What this task involves :: All lines in the entries below that hold "Sale" make up the answer.

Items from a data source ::
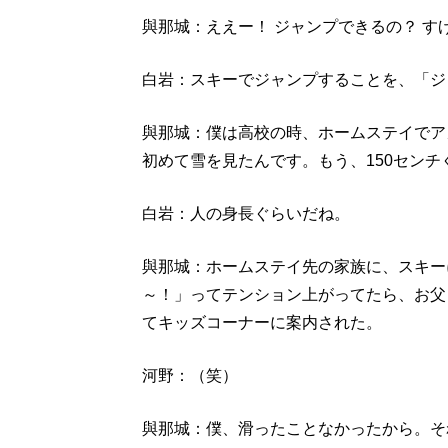
與那城：ええー！ ジャンプできるの？ す
白岩：スキーでジャンプすることを、「ジ
與那城：僕は高校の時、ホームステイでア
初めて雪を見たんです。もう、150セン
白岩：人の身長ぐらいだね。
與那城：ホームステイ先の家族に、スキー
～！」ってテンション上がってたら、お父
てキッズコーナーに案内された。
河野：（笑）
與那城：僕、滑ったことなかったから。そ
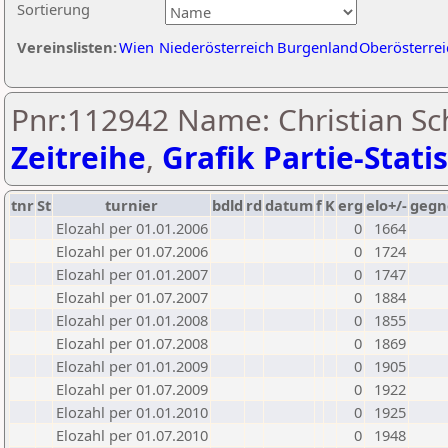
Sortierung
Vereinslisten:
Wien
Niederösterreich
Burgenland
Oberösterrei
Pnr:112942 Name: Christian Sc
Zeitreihe
,
Grafik Partie-Statis
tnr
St
turnier
bdld
rd
datum
f
K
erg
elo+/-
gegn
Elozahl per 01.01.2006
0
1664
Elozahl per 01.07.2006
0
1724
Elozahl per 01.01.2007
0
1747
Elozahl per 01.07.2007
0
1884
Elozahl per 01.01.2008
0
1855
Elozahl per 01.07.2008
0
1869
Elozahl per 01.01.2009
0
1905
Elozahl per 01.07.2009
0
1922
Elozahl per 01.01.2010
0
1925
Elozahl per 01.07.2010
0
1948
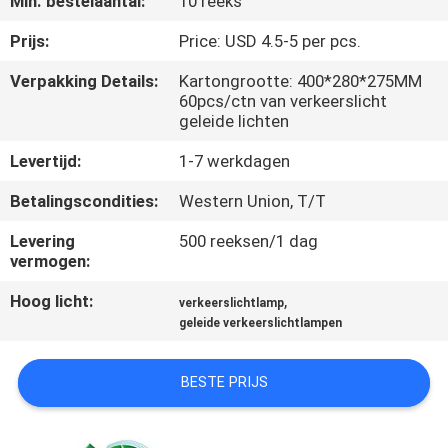
Min. bestelaantal:
10 reeks
NEEM
CONTACT
Prijs:
Price: USD 4.5-5 per pcs.
MET
Verpakking Details:
Kartongrootte: 400*280*275MM
60pcs/ctn van verkeerslicht
ONS
geleide lichten
OP
Levertijd:
1-7 werkdagen
Betalingscondities:
Western Union, T/T
NIEUWS
Levering
500 reeksen/1 dag
vermogen:
GEVALLEN
Hoog licht:
,
verkeerslichtlamp
geleide verkeerslichtlampen
EEN
OFFERTE
BESTE PRIJS
AANVRAGEN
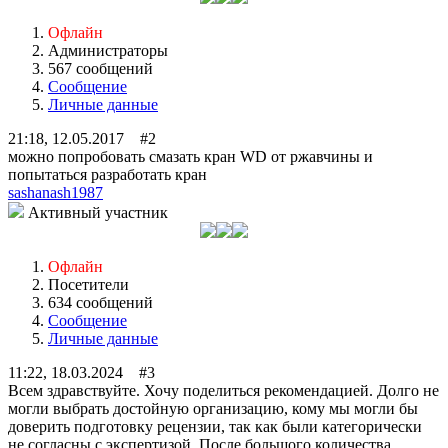
Офлайн
Администраторы
567 сообщений
Сообщение
Личные данные
21:18, 12.05.2017 #2
можно попробовать смазать кран WD от ржавчины и
попытаться разработать кран
sashanash1987
Активный участник
Офлайн
Посетители
634 сообщений
Сообщение
Личные данные
11:22, 18.03.2024 #3
Всем здравствуйте. Хочу поделиться рекомендацией. Долго не
могли выбрать достойную организацию, кому мы могли бы
доверить подготовку рецензии, так как были категорически
не согласны с экспертизой. После большого количества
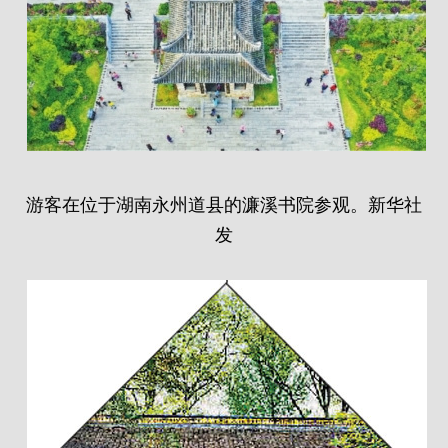
游客在位于湖南永州道县的濂溪书院参观。新华社
发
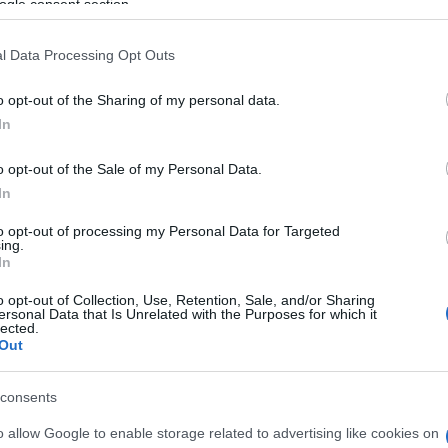
ogle consent section.
h
l Data Processing Opt Outs
O
E
o opt-out of the Sharing of my personal data.
B
In
E
v
m
o opt-out of the Sale of my Personal Data.
Z
In
Új gyalogosátkelők és jelzőlámpás
to opt-out of processing my Personal Data for Targeted
csomópont épül Angyalföldön
ing.
In
O
o opt-out of Collection, Use, Retention, Sale, and/or Sharing
ersonal Data that Is Unrelated with the Purposes for which it
lected.
Másfélszeresére bővítik
Out
Hódmezővásárhely jó hírű
református iskoláját
consents
o allow Google to enable storage related to advertising like cookies on
Látványos építési szakasz indult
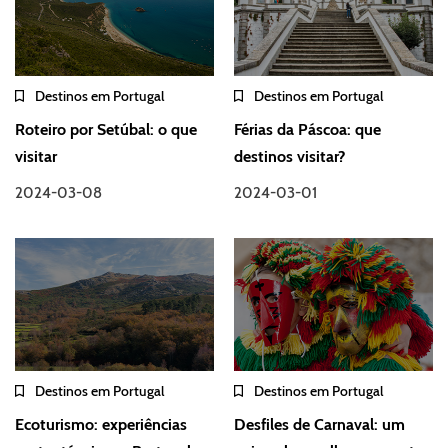
Destinos em Portugal
Destinos em Portugal
Roteiro por Setúbal: o que
Férias da Páscoa: que
visitar
destinos visitar?
2024-03-08
2024-03-01
Destinos em Portugal
Destinos em Portugal
Ecoturismo: experiências
Desfiles de Carnaval: um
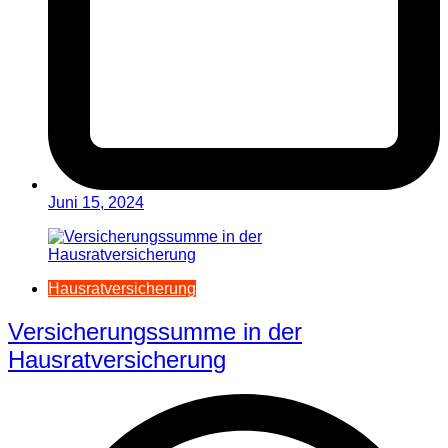
Juni 15, 2024
Hausratversicherung
Versicherungssumme in der
Hausratversicherung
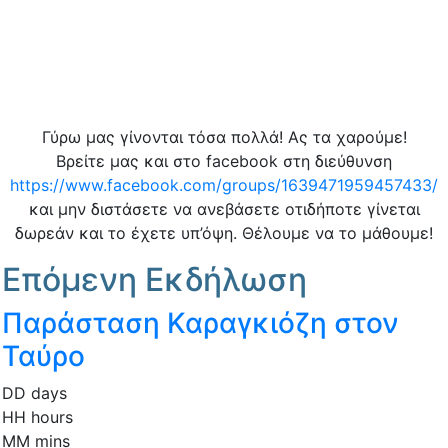
Γύρω μας γίνονται τόσα πολλά! Ας τα χαρούμε!
Βρείτε μας και στο facebook στη διεύθυνση
https://www.facebook.com/groups/1639471959457433/
και μην διστάσετε να ανεβάσετε οτιδήποτε γίνεται
δωρεάν και το έχετε υπ’όψη. Θέλουμε να το μάθουμε!
Επόμενη Εκδήλωση
Παράσταση Καραγκιόζη στον
Ταύρο
DD
days
HH
hours
MM
mins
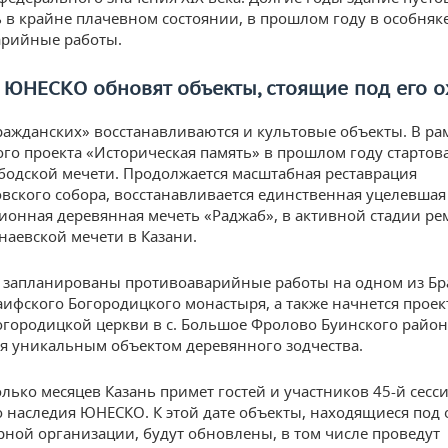
 в крайне плачевном состоянии, в прошлом году в особняк
арийные работы.
 ЮНЕСКО обновят объекты, стоящие под его 
ажданских» восстанавливаются и культовые объекты. В ра
го проекта «Историческая память» в прошлом году стартов
бодской мечети. Продолжается масштабная реставрация
вского собора, восстанавливается единственная уцелевшая
онная деревянная мечеть «Раджаб», в активной стадии р
наевской мечети в Казани.
у запланированы противоаварийные работы на одном из Бр
аифского Богородицкого монастыря, а также начнется прое
огородицкой церкви в с. Большое Фролово Буинского район
 уникальным объектом деревянного зодчества.
олько месяцев Казань примет гостей и участников 45-й сесс
 наследия ЮНЕСКО. К этой дате объекты, находящиеся под
рной организации, будут обновлены, в том числе проведут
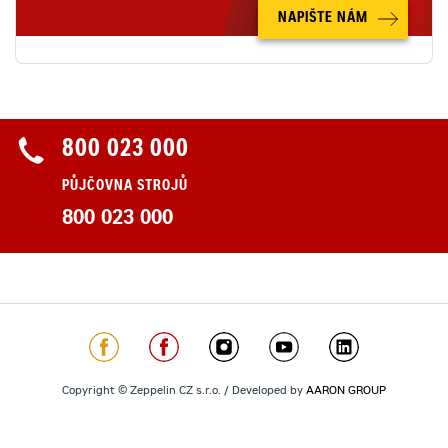
NAPIŠTE NÁM
800 023 000
PŮJČOVNA STROJŮ
800 023 000
Copyright © Zeppelin CZ s.r.o. / Developed by
AARON GROUP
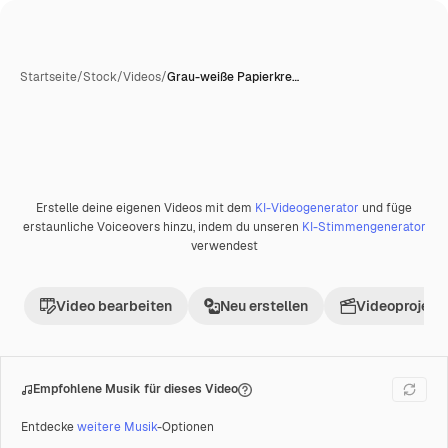
Startseite
/
Stock
/
Videos
/
Grau-weiße Papierkre…
Erstelle deine eigenen Videos mit dem
KI-Videogenerator
und füge
Premium
erstaunliche Voiceovers hinzu, indem du unseren
KI-Stimmengenerator
verwendest
Video bearbeiten
Neu erstellen
Videoprojekt 
Empfohlene Musik für dieses Video
Entdecke
weitere Musik
-Optionen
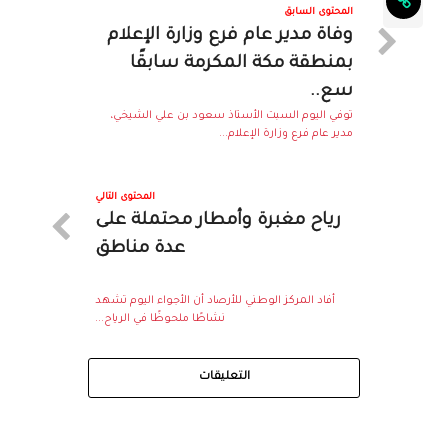
المحتوى السابق
وفاة مدير عام فرع وزارة الإعلام
بمنطقة مكة المكرمة سابقًا
سع..
توفي اليوم السبت الأستاذ سعود بن علي الشيخي،
مدير عام فرع وزارة الإعلام...
المحتوى التالي
رياح مغبرة وأمطار محتملة على
عدة مناطق
أفاد المركز الوطني للأرصاد أن الأجواء اليوم تشهد
نشاطًا ملحوظًا في الرياح...
التعليقات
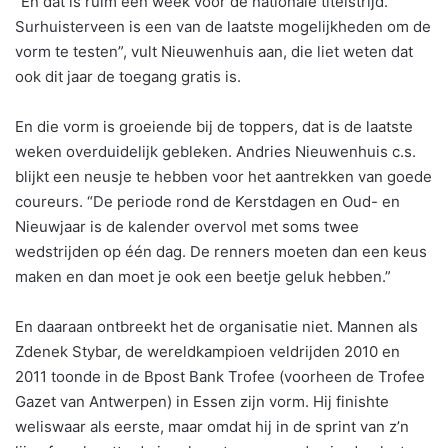
“En dat is ruim een week voor de nationale titelstrijd.
Surhuisterveen is een van de laatste mogelijkheden om de
vorm te testen”, vult Nieuwenhuis aan, die liet weten dat
ook dit jaar de toegang gratis is.
En die vorm is groeiende bij de toppers, dat is de laatste
weken overduidelijk gebleken. Andries Nieuwenhuis c.s.
blijkt een neusje te hebben voor het aantrekken van goede
coureurs. “De periode rond de Kerstdagen en Oud- en
Nieuwjaar is de kalender overvol met soms twee
wedstrijden op één dag. De renners moeten dan een keus
maken en dan moet je ook een beetje geluk hebben.”
En daaraan ontbreekt het de organisatie niet. Mannen als
Zdenek Stybar, de wereldkampioen veldrijden 2010 en
2011 toonde in de Bpost Bank Trofee (voorheen de Trofee
Gazet van Antwerpen) in Essen zijn vorm. Hij finishte
weliswaar als eerste, maar omdat hij in de sprint van z’n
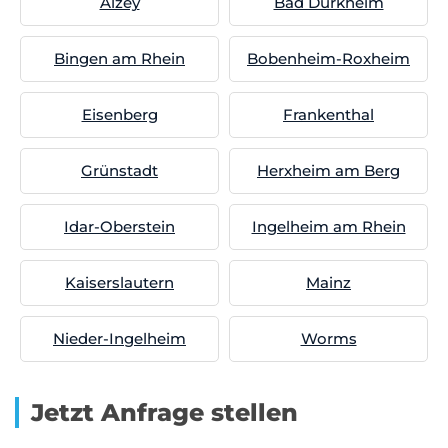
Alzey
Bad Dürkheim
Bingen am Rhein
Bobenheim-Roxheim
Eisenberg
Frankenthal
Grünstadt
Herxheim am Berg
Idar-Oberstein
Ingelheim am Rhein
Kaiserslautern
Mainz
Nieder-Ingelheim
Worms
Jetzt Anfrage stellen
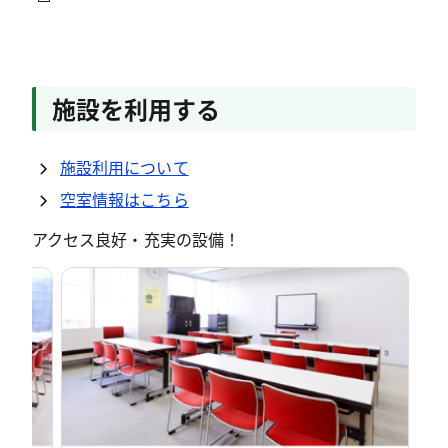
施設を利用する
施設利用について
空室情報はこちら
アクセス良好・充実の設備！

Solution below ::
o opt-out of the Sale of my Personal Data.
o opt-out of Collection, Use, Retention, Sale, and/or Sharing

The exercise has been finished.